▸ **Work to be completed**: Report only the number of lines in the entries below that hold the word "unidades".

▸ **Dataset entries**:
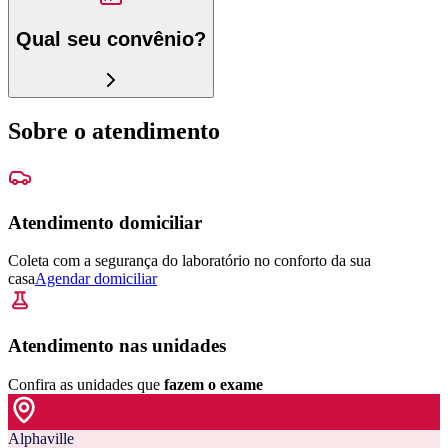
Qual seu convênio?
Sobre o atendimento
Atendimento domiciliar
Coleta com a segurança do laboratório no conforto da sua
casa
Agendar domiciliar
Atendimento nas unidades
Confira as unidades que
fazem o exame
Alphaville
* * *
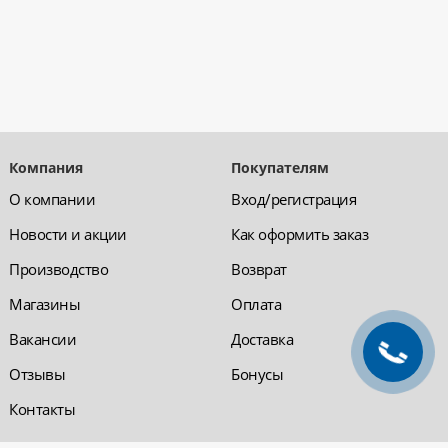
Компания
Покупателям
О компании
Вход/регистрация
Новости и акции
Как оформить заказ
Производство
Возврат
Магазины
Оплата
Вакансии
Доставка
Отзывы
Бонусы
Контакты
* * *
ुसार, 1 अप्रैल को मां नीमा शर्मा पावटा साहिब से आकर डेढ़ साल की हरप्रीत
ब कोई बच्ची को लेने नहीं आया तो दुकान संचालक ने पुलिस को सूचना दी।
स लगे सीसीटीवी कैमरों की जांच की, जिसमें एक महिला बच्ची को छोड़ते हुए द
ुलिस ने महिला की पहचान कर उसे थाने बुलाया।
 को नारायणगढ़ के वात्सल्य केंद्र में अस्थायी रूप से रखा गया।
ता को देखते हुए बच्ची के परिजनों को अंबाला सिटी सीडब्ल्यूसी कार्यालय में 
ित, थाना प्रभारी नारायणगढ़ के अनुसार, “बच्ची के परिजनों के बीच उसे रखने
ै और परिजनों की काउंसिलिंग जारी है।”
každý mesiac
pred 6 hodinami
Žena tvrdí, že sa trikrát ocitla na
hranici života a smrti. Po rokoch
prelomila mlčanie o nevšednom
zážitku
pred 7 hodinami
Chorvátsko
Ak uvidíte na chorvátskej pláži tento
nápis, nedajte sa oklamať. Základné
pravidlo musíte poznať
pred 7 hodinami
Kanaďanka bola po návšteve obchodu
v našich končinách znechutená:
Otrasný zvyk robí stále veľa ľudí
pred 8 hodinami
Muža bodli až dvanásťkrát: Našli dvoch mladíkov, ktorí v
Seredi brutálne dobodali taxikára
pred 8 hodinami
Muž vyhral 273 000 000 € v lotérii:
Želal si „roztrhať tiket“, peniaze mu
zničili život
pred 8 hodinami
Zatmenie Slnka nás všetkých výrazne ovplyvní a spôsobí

▸ **Output of the task**: 2